Stored data entries
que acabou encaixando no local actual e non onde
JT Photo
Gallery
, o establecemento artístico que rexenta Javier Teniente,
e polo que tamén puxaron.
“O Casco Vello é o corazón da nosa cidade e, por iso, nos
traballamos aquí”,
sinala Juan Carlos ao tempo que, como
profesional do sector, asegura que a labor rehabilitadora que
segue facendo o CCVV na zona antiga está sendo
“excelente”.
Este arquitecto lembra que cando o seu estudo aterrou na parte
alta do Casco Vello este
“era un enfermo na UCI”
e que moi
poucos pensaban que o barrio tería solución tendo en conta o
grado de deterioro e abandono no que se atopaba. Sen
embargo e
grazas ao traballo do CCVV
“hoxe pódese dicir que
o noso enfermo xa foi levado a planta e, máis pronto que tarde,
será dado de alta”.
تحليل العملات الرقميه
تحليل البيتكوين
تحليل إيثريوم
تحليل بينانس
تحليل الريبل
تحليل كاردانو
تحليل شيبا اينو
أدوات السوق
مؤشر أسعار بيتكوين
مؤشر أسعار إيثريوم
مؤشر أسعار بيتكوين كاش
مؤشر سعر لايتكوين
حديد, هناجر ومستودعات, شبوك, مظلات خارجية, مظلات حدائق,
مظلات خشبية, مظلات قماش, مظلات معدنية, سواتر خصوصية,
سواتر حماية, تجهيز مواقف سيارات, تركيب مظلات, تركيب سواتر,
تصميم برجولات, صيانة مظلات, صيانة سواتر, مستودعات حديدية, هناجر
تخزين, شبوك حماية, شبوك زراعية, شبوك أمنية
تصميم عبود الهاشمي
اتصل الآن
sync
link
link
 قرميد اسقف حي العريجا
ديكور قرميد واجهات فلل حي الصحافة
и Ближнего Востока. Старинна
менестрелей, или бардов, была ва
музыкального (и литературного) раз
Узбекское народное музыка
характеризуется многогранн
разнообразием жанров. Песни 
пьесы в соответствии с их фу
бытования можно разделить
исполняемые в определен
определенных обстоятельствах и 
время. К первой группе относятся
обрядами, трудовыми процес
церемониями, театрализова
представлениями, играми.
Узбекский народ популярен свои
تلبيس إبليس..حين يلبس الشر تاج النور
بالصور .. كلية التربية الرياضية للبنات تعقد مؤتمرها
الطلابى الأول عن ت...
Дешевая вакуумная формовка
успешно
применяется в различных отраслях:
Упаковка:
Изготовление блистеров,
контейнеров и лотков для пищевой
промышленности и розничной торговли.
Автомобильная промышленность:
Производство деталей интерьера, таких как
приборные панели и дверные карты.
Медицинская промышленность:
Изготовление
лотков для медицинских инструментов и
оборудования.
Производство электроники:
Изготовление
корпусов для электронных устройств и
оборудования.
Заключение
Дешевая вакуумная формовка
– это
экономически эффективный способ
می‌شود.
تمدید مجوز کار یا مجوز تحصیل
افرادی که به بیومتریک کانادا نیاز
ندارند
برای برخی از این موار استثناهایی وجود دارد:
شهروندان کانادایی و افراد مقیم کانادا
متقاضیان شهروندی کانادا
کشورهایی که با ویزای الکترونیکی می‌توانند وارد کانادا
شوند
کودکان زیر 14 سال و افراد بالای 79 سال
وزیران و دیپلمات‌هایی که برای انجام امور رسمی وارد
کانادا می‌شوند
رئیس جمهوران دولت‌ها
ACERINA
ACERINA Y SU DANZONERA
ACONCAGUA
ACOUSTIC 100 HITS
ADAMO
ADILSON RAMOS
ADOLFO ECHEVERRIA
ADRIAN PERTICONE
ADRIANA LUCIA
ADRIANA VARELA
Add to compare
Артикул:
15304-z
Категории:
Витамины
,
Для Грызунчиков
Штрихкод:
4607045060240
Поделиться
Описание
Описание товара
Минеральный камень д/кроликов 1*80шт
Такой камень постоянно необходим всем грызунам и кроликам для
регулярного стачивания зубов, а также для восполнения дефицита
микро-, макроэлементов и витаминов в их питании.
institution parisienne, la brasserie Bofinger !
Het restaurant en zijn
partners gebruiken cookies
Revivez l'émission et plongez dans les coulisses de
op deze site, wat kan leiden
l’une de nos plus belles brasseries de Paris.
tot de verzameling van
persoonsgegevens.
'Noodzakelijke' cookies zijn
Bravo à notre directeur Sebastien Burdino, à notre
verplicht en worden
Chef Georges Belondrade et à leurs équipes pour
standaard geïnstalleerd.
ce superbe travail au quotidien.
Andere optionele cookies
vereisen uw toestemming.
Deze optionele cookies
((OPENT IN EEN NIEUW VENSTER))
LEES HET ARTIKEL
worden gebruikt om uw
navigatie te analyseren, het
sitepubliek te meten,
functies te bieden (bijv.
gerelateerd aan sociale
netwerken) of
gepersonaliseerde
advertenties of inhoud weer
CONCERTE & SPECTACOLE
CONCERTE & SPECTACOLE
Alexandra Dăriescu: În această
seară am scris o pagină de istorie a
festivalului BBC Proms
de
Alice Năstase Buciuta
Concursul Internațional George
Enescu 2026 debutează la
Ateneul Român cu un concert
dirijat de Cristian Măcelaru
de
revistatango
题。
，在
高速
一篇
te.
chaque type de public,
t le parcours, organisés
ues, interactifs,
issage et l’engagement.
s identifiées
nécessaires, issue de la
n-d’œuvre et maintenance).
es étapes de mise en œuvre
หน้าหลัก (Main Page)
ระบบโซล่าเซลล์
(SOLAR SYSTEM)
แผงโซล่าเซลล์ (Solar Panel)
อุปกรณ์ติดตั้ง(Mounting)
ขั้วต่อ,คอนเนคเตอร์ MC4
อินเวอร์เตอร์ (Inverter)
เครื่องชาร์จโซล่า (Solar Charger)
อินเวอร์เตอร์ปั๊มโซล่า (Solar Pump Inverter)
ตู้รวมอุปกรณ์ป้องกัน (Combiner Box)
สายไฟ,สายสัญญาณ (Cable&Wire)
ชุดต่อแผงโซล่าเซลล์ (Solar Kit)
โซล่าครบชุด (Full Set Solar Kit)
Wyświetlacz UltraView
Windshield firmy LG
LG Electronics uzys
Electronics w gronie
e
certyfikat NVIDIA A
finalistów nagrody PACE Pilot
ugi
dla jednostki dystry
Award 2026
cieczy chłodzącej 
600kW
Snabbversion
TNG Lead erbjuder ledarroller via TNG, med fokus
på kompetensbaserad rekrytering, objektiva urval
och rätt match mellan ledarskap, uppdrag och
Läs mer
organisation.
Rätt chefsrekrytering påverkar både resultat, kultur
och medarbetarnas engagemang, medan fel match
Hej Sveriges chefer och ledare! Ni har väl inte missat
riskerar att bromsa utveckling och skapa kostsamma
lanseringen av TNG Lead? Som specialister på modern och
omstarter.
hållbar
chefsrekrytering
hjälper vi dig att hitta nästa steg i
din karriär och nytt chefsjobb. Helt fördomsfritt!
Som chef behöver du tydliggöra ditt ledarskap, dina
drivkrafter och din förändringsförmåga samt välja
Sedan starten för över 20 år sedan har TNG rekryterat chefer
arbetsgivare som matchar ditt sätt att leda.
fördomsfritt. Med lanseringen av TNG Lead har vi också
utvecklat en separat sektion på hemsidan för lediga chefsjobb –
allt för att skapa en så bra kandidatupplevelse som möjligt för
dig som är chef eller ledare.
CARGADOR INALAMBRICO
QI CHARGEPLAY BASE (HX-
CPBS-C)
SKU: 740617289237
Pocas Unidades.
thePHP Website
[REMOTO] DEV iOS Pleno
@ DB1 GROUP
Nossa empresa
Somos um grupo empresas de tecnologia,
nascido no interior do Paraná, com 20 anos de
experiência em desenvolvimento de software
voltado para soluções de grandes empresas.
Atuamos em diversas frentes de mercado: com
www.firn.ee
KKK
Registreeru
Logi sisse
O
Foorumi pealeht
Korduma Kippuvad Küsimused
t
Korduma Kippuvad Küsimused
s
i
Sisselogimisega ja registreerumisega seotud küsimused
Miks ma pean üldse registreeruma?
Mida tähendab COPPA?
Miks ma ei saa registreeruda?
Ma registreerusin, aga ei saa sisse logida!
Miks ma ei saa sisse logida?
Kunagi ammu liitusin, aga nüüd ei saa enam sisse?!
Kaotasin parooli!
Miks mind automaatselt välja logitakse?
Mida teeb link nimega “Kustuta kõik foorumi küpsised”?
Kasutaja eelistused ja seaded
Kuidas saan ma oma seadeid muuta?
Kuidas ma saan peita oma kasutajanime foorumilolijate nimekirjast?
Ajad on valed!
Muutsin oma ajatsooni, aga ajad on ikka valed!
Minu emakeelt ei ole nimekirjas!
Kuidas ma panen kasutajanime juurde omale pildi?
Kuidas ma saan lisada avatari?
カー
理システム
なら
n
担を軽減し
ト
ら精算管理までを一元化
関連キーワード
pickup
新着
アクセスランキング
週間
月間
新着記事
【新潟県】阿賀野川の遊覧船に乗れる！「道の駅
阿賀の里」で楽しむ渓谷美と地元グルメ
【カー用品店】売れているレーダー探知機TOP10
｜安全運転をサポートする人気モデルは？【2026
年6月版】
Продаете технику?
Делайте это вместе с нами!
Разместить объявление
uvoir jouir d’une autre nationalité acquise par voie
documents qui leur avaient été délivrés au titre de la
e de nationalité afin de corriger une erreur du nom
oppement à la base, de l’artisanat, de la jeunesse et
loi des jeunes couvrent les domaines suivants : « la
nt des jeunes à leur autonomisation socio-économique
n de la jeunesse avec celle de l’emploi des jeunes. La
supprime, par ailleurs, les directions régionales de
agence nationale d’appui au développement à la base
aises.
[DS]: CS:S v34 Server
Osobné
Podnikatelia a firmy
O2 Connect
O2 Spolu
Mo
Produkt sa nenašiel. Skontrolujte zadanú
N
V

## [DIRECTIONS FOR THIS TASK]
From the records above, pull out each line that has "Electronics".

## [SOLUTION TO THIS TASK]
LG Electronics uzys
Electronics w gronie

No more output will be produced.